The Grimm Brothers: No Pun Intended

Once upon a time, there were two brothers who had seven siblings. These two boys were poor scholars who were not expected to do much in the world. In spite of this, instead of fading away like most common people of the time, these German boys imprinted their names forever on the history books through one means – fairy tales.

Born in the years 1785 and 1786, brothers Jacob Ludwug Carl Grimm and Wilhelm Carl Grimm were destined for greatness, and poverty. With four siblings (three died when they were very young) and no father, the eldest Grimm brothers (Jacob and Wilhelm) often had to take jobs that interrupted their studies just to put bread on the table. Despite this, both Jacob and Wilhelm studied law at the University of Marburg, but then became librarians. Eventually, they received honorary doctorates, and Wilhelm got married to Henriette Wild in 1825. The trio ended up living together, forging close bonds and acquiring new jobs a couple of times as the years passed. Finally, around the age of 73, Wilhelm died; Jacob followed suit four years later.

However, there is much more to their lifetimes than just that. Starting in their teens, the Grimms started collecting fairy tales, folk songs, nursery rhymes, and anything orally transferred throughout time that had German culture in it. Their actions revolved around the fear that industrialization would completely wipe out the oral parts of German culture as well as a few other reasons. Jack Zipes nicely sums their reasons up with the words, “They intended to trace and grasp the essence of cultural evolution and to demonstrate how natural language, stemming from the needs, customs, and rituals of the common people, created authentic bonds and helped forge civilized communities.”

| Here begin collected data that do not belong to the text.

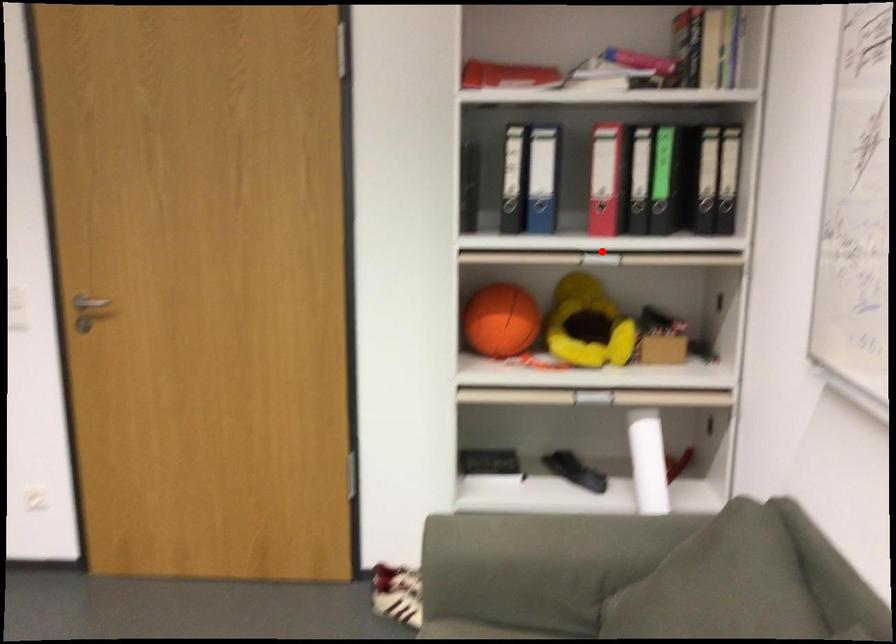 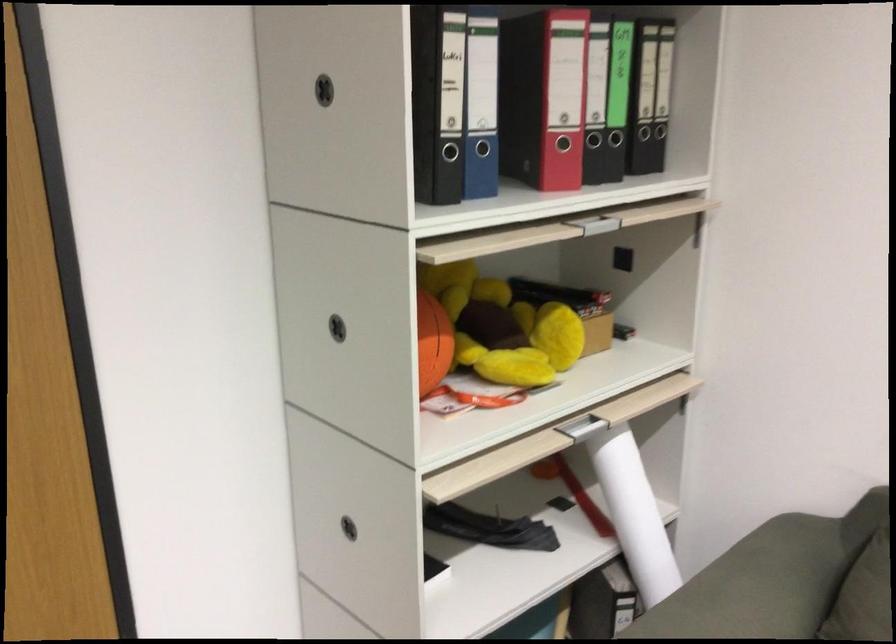 The point at the highlighted location is marked in the first image. Where is the corresponding point in the second image?

(573, 219) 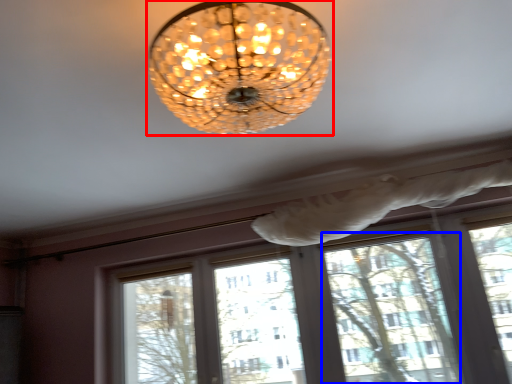 Question: Which object is closer to the camera taking this photo, lamp (highlighted by a red box) or window frame (highlighted by a blue box)?

Choices:
 (A) lamp
 (B) window frame

Answer: (A) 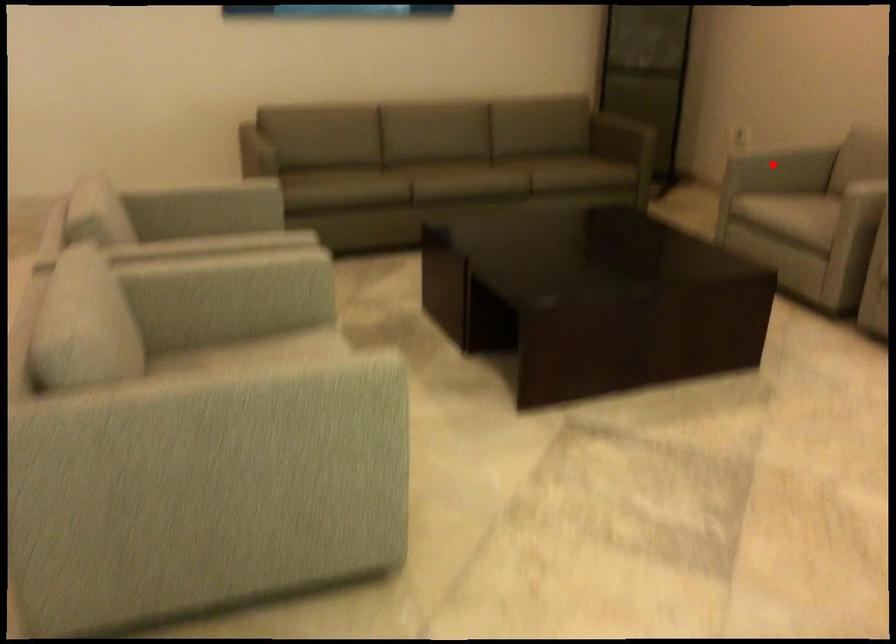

Nonetheless, apart from being the scholarly reports the Grimm brothers had intended their volumes to be, their original dark and dreary stories ended up being edited over seven editions just in their lifetimes to wind up resembling something close to the stories we have today. The reason for these revisions? Parents and the Christian church criticized the Grimms for publishing fairytales and, in the churchs’ and parents’ eyes even though the Grimms didn’t intend it this way, for having events such as premarital sex, graphic violence, child abuse, anti-semitism, incest, and wicked mothers all in a child’s bedtime book. Nonetheless, the Grimm’s book is rumored to be outsold – in those times – only by the Bible. Still, the Grimms listened to the irritated voices and changed the wicked mothers to wicked step-mothers and added a Bible on the bedside table belonging to Red Riding Hood’s Grandmother among other revisions. The more revisions that were installed, the more popular the stories became. The ironic parts of the changes are that, even though most of the R-rated happenings got excised from the stories, the violence, particularly the punishment toward the evil-doers, was increased exponentially. It would take a few more centuries and lots more revisions before we get the delightful, pleasing fairy tales that you and I know today.

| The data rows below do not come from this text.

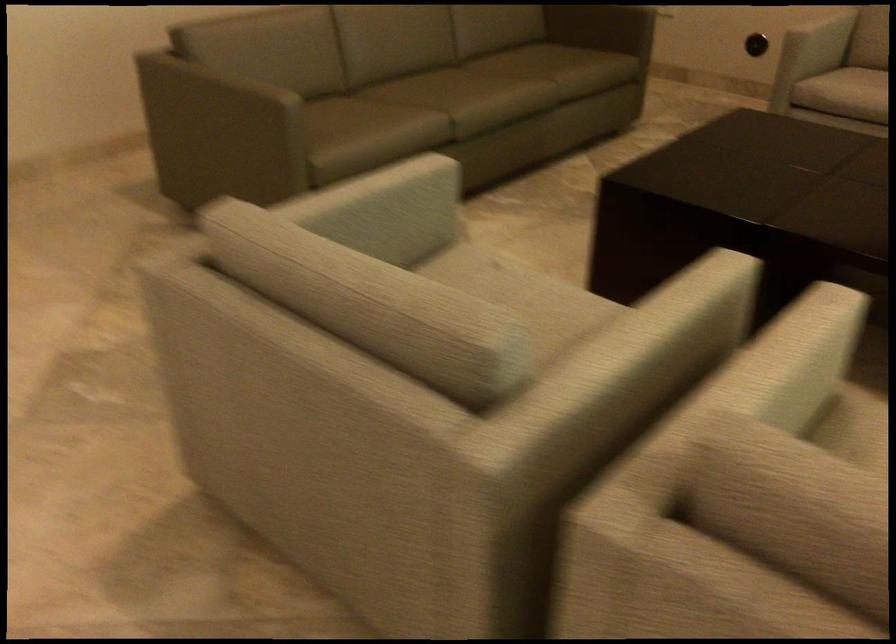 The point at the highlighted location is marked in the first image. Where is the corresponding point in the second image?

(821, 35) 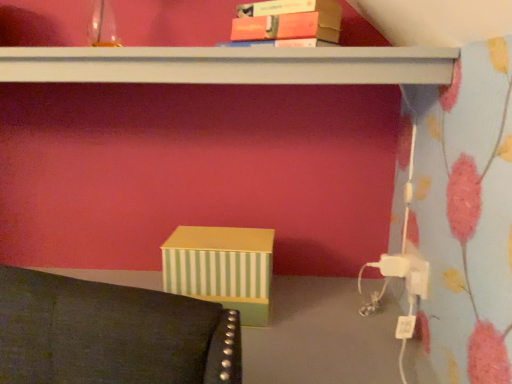 Question: Choose the correct answer: Is matte orange book at upper center inside white matte shelf at upper center or outside it?

Choices:
 (A) inside
 (B) outside

Answer: (B)

Question: Does point (280, 9) appear closer or farther from the camera than point (273, 67)?

Choices:
 (A) closer
 (B) farther

Answer: (B)

Question: Considering the real-world distances, which object is closest to the matte orange book at upper center?

Choices:
 (A) white matte shelf at upper center
 (B) white plastic plug at lower right

Answer: (A)

Question: Which object is positioned farthest from the white plastic plug at lower right?

Choices:
 (A) white matte shelf at upper center
 (B) matte orange book at upper center

Answer: (B)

Because of the Grimm brothers and their diligent work, we now have movies such as Tangled, Cinderella, Snow White, Mirror, Mirror, and shows such as Once Upon A Time among others. Their work did more than just directly affect us in these ways, the Grimms and their work inspired others to collect stories and oral cultural aspects of different countries and nations. Many of the fairy tales and folk tales that these people collected would have been lost if not for their efforts and hard work. Another amazing thing about the Grimms is that, not only did they preserve over 200 fairy and folk tales, they also wrote publications on mythology, linguistics, and medieval studies as well as being scholars in the field of German philology. To add to all their other accomplishments, the Grimm brothers started a ambitious German dictionary; unfortunately, death claimed them before they could finish the letter F.  Even with regard to their failure to complete their dictionary, the Grimm brothers did marvelous work with the fairy tales and other stories they collected. Much of today’s culture and the culture in Europe back then has been dramatically shaped or preserved because of their efforts. Truly, these men who saved precious Cinderella, jewel-like Snow White, and the beauty Rapunzel deserve our praise more than any of the heroes in the stories they recovered because, instead of wooing princesses and falling in love to save the day, they simply put pen to paper and dramatically influenced life then and continue to do so now even after hundreds of years.